La ciberseguridad es una responsabilidad compartida. Ninguna organización puede defenderse sola contra las amenazas sofisticadas de hoy en día. La colaboración y el intercambio de información son esenciales para crear un ecosistema cibernético más resiliente.

Y no solo la Dra. Ramirez comparte esta visión, también el Ing. Javier Mendoza, experto en seguridad OT/ICS en la consultora Dragos, enfatiza

En el sector de infraestructuras críticas, la visibilidad compartida de las amenazas es un multiplicador de fuerzas. Conocer las tácticas de los adversarios, y cómo han afectado a otros, nos permite anticiparnos y fortalecer nuestras propias defensas de manera proactiva.

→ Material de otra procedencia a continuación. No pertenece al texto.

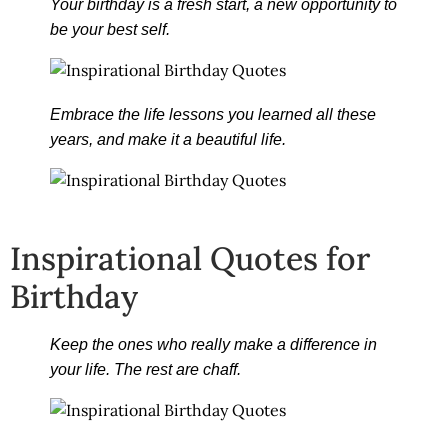
Your birthday is a fresh start, a new opportunity to
be your best self.
Embrace the life lessons you learned all these
years, and make it a beautiful life.
Inspirational Quotes for
Birthday
Keep the ones who really make a difference in
your life. The rest are chaff.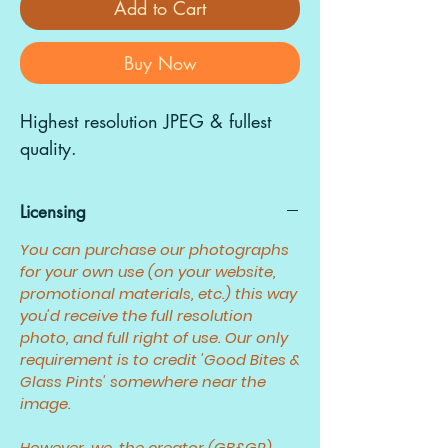
Add to Cart
Buy Now
Highest resolution JPEG & fullest
quality.
Licensing
You can purchase our photographs
for your own use (on your website,
promotional materials, etc.) this way
you'd receive the full resolution
photo, and full right of use. Our only
requirement is to credit 'Good Bites &
Glass Pints' somewhere near the
image.
However, we, the creator (GB&GP)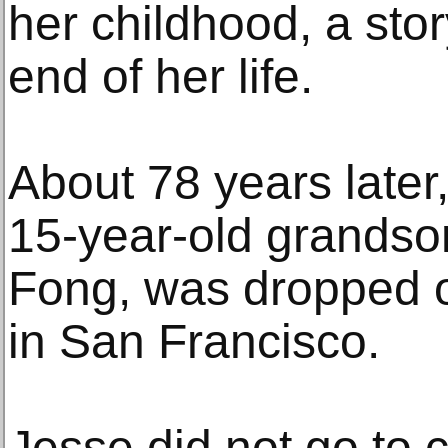
her childhood, a stor
end of her life.
About 78 years later
15-year-old grands
Fong, was dropped of
in San Francisco.
Jesse did not go to c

Un Llamado a la Acción: La Vigilancia Constante es la Clave

La amenaza de ciberataques pro-iraníes contra infraestructuras críticas en EE.UU. es real y está evolucionando rápidamente. La colaboración con el cibercrimen, la diversificación de tácticas y la explotación de vulnerabilidades comunes hacen que esta amenaza sea particularmente desafiante. La segmentación de redes, la monitorización continua, un plan de respuesta a incidentes robusto y la colaboración con la comunidad son elementos esenciales para una estrategia de defensa efectiva. La complacencia no es una opción. La vigilancia constante y la inversión en seguridad cibernética son cruciales para proteger nuestras infraestructuras y nuestra seguridad nacional.